73 pages • 2 hours read
Gitta SerenyA modern alternative to SparkNotes and CliffsNotes, SuperSummary offers high-quality Study Guides with detailed chapter summaries and analysis of major themes, characters, and more.
Content Warning: This Important Quotes section references acts of genocide, racial violence, and murder that were perpetrated under the Nazi regime and that are discussed in Into That Darkness.
“‘Perhaps…’ he went on, ‘now at long last one of them is going to have the courage to explain to my generation how any human being with mind and heart and brain could…not even “do” what was done—it isn’t our function to say whether a man is “guilty as charged” or not—but even see it being done, and consent to remain alive.’”

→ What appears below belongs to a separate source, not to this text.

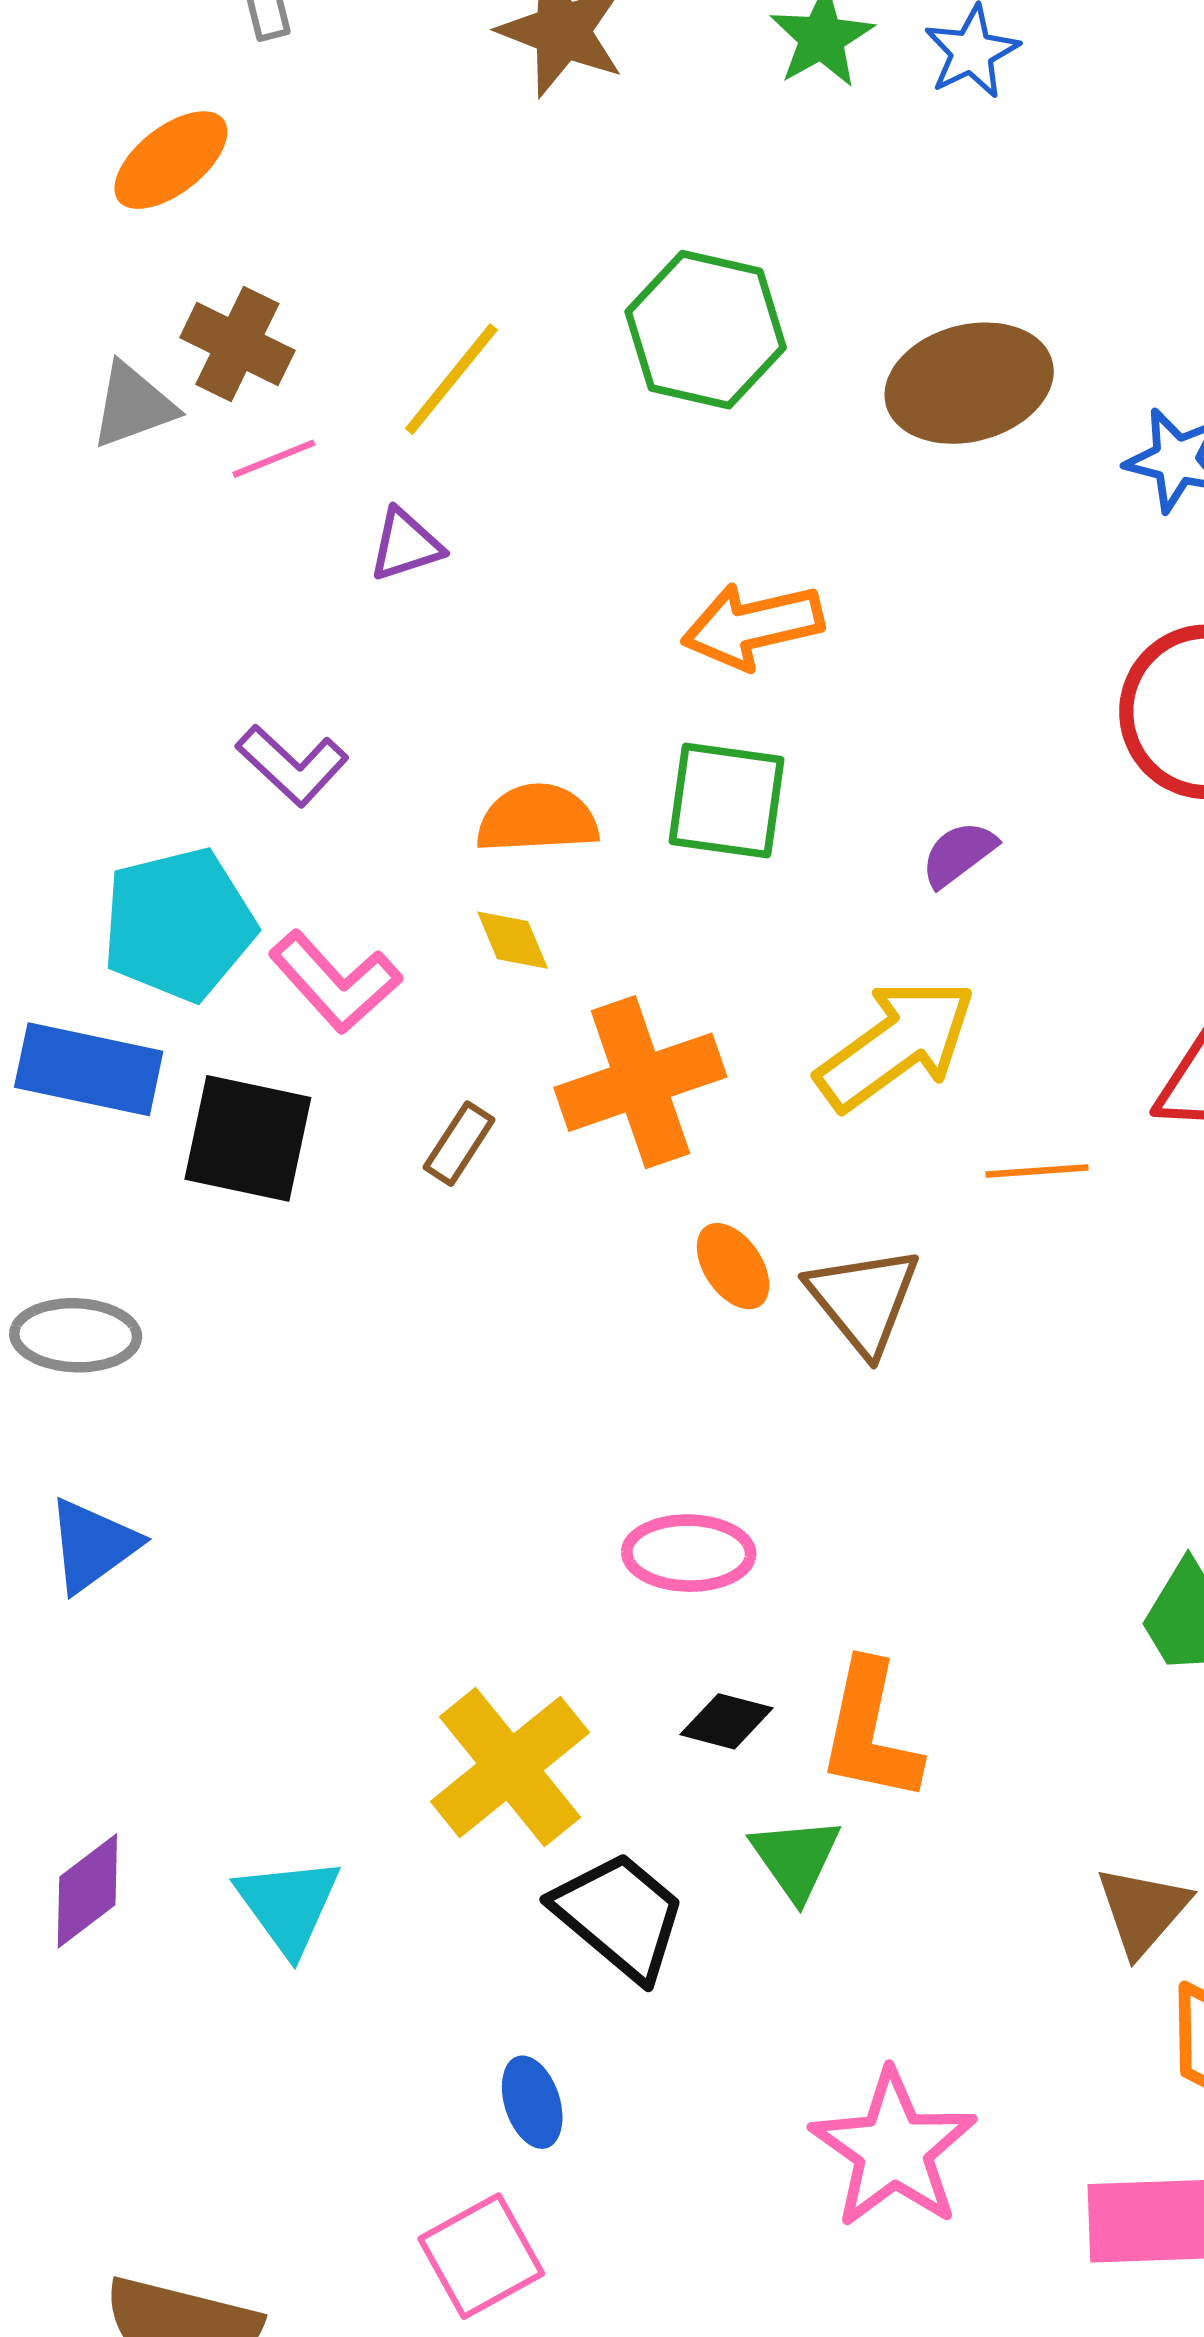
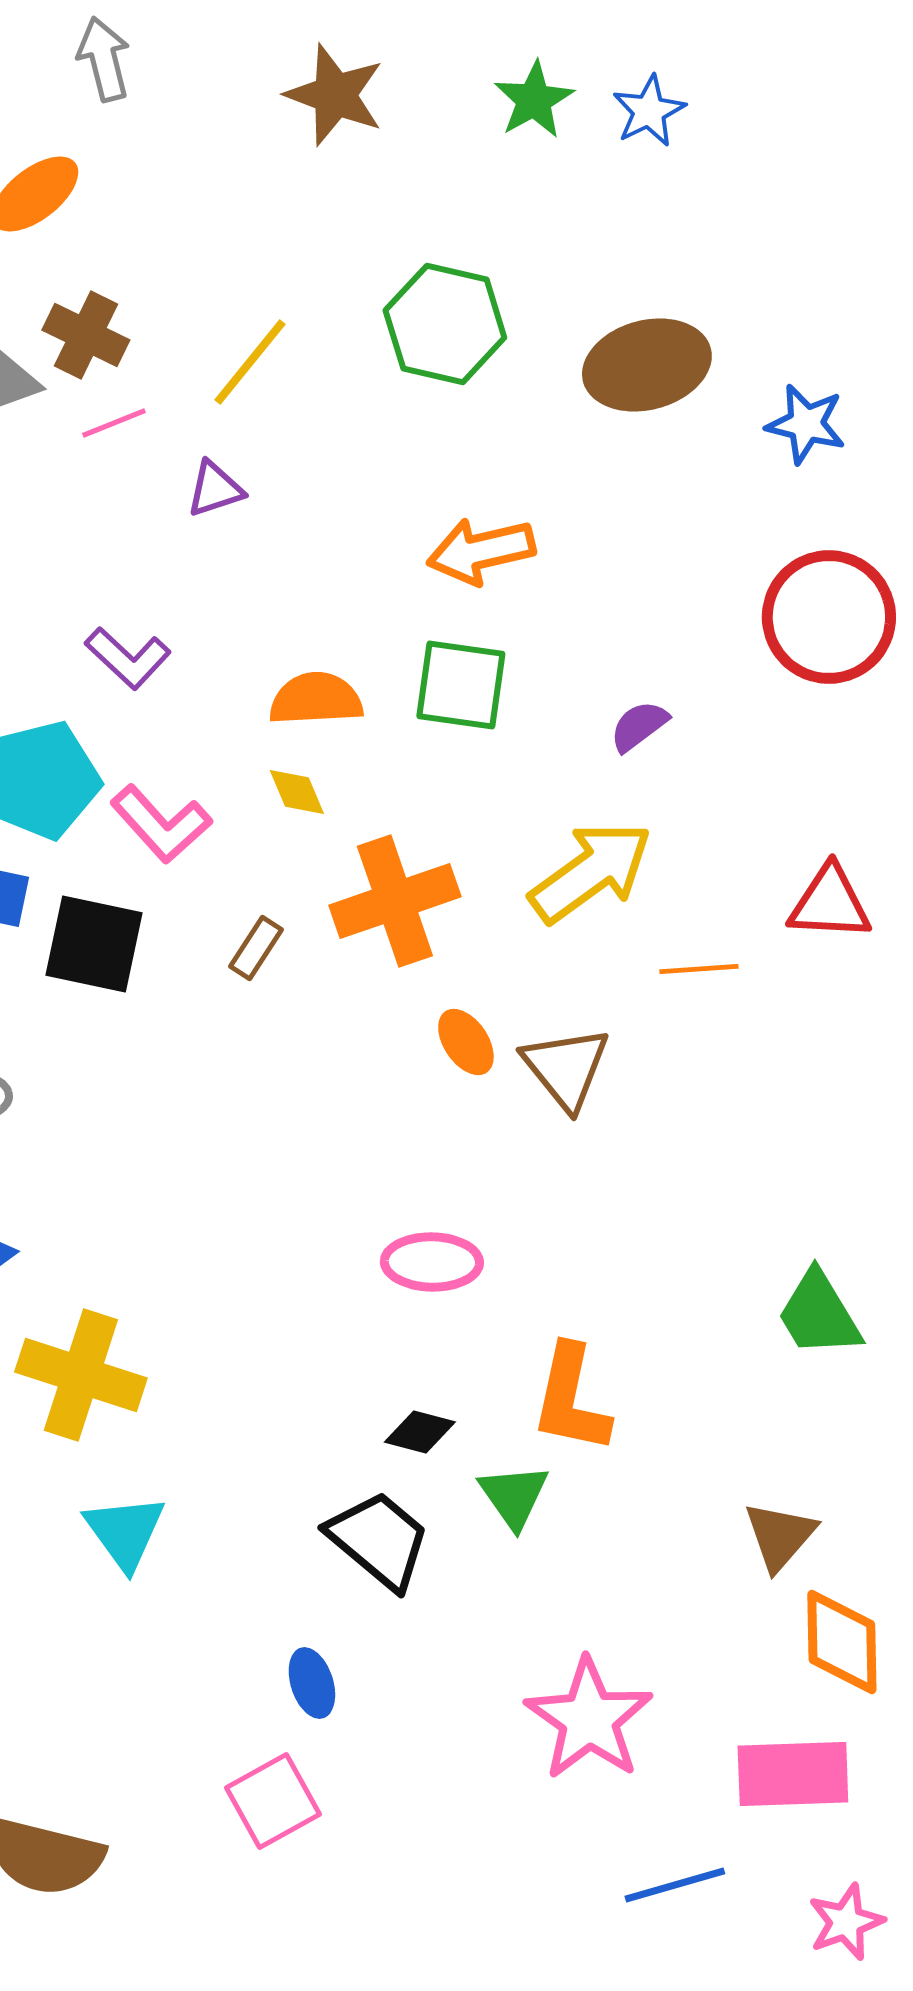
black diamond: (726, 1721) -> (420, 1432), moved
yellow cross: (510, 1767) -> (81, 1375), moved, turned -33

The guard at the Düsseldorf prison where Stangl is serving his life sentence expresses the question driving Sereny’s “examination of conscience.” Stangl impresses this guard, and others, as a considerate, intelligent man, making how he could do what he did inconceivable. It’s also interesting to contrast the way in which this guard, and many others, thoughtfully talk about Stangl with the way in which Stangl dismissively refers to criminals and prisoners he met in the police and the SS as villains. This simplistic view originated in the police academy. Contrast this to these guards, whose extensive training includes 200 hours of psychology classes. The guards aren’t interested in calling Stangl “good” or “evil;” they want to understand how it was possible for him to do what he did.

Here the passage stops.